Poi inizia il musical. Cioè prima hai avuto il tempo di comprarti cose da bere e da mangiare che vestono, sulle confezioni, le declinazioni del brand de Il Re Leone, poi hai letto il libretto di sala, che è una narrazione aggiuntiva integrata ma anche indipendente, quindi passano le maschere a raccomandarsi più volte di non fare né foto né video e tassativamente di non muoversi se non durante l’intervallo, ché succederanno cose. Poi inizia il musical.

E al netto della qualità del libretto, delle musiche, delle scenografie, del cast, quello che succede è che piangi, partecipi, fremi, esulti, applaudi e, insomma, sei coinvolto in qualcosa che non si limita a essere rappresentato ma – come detto poco sopra – ti accade, davanti e di fianco, e in realtà ha cominciato ad accaderti due giorni prima, e forse ancora più in là.
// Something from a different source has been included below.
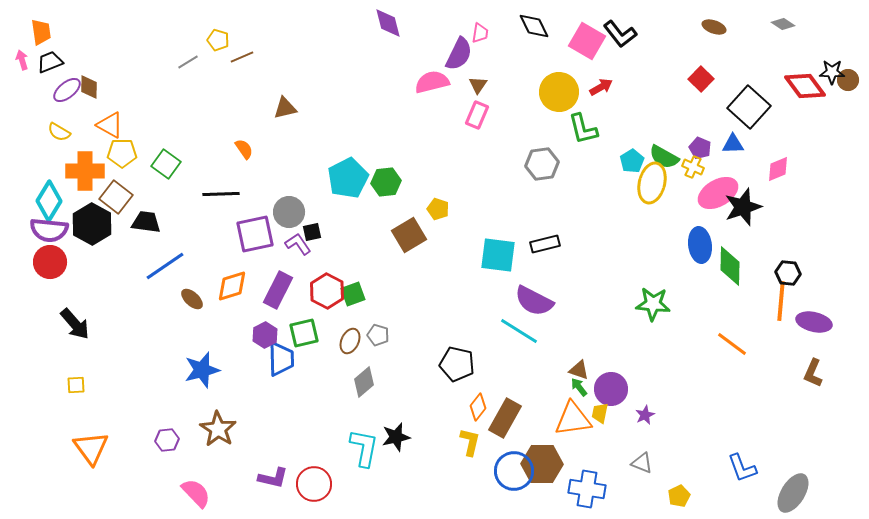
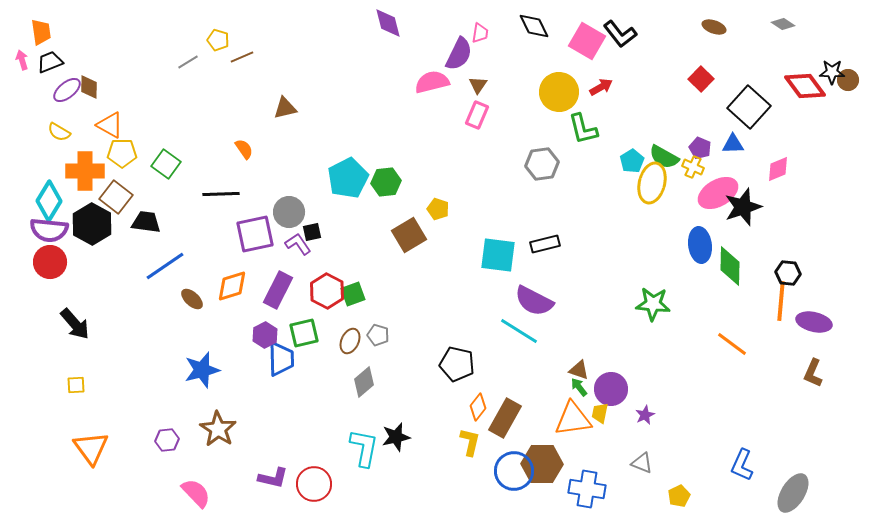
blue L-shape at (742, 468): moved 3 px up; rotated 44 degrees clockwise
Io non so come si recensisca qualcosa del genere, e non so neppure quanto sia interessante che io lo faccia. Qualcuno potrebbe anche dire che non si tratta neppure di un prodotto artistico, alla fine, o di qualcosa che dialoghi davvero con il teatro in senso proprio, per quanto tecnicamente lo faccia – al netto dell’eventuale dimensione puramente intrattenitiva, che ovviamente non rappresenterebbe un problema o un limite. Quello che per me è certo è che mi sono trovato di fronte a un evento che non avevo mai avuto modo di praticare prima, neppure nei pochi altri musical che avevo visto in giro per l’Italia e il mondo. Qualcosa che intrattiene una relazione diretta con la produzione industriale e ripetuta di emozioni in senso esteso, in grado di esondare dalla singola esperienza di palco o quantomeno di risultare pienamente completa attraverso alcuni para-testi talmente rilevanti – e immateriali – da risultare essi stessi, in realtà, testi portanti.

O forse – come fosse un’epifania – sono solo davvero troppo provinciale e improvvisamente pop.